Data Trends in 2023
Data is the lifeblood of the modern business world and as technology continues to evolve, so does the way we use data. In 2023, data trends will be more influential than ever before.
In 2020, every human generated at least 1.7Mb of data per second, 2.5 quintillion data bytes daily in total. Sources suggest that by the end of 2025 this figure will be as high as 463 exabytes.
Data gravity is a buzzword that was first coined back in 2010 in a blog article written by Dave McCory, an engineering VP at GE Digital. The term refers to the relationship between data and applications, as data grows, they become attracted to each other, like how the Law of Gravity works.
Datasets are getting larger and larger, which provides a problem when trying to move them around, giving them more ‘gravity’. This means the data remains in one place, while applications and other data becomes attracted to it, causing it to gain in mass.
Businesses grow through acquisitions and geographic expansion. Even small businesses need to reach new audiences by creating new sales channels, products, and services, and maintaining data wherever a business does business is imperative to the success of the organisation. These businesses must think about ‘data gravity', as it is an important choice when considering where to host and connect data because of these challenges. Connecting data is needed to execute business processes successfully, as well as bringing the user, applications, and the network closer together.

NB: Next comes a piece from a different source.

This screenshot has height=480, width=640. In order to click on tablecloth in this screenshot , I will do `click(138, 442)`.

There are two main challenges to solving the gravitational pull of large amounts of data:
Latency - A large dataset by nature requires that the applications that use it, be close by, in its orbit, or it will suffer from latency. Because when applications are close, the better the workload performs.
Speed is crucial to all business processes and increasing the latency as data expands is not possible. Businesses will need to ensure that the workload balance expands simultaneously with the data’s gravity. To solve these applications, need to be moved alongside the data to prevent latency.
Non-portability - we already know that data gravity increases with the size of the dataset, and when the dataset gets larger, the more difficult the dataset will be to move, and when moving large amounts of data, the process is slow and uses multiple resources.
When data is been migrated, data gravity needs to be considered, and businesses need migration plans that include future dataset sizes, and how many services and applications should be determined.
Data gravity needs to be handled with care so that it doesn’t become an insurmountable problem, keeping business operations running smoothly and efficiently. This is where a good data strategy comes into play, including a good data management plan and data governance, allowing data to flow, and mitigating the negative impacts that data gravity can cause.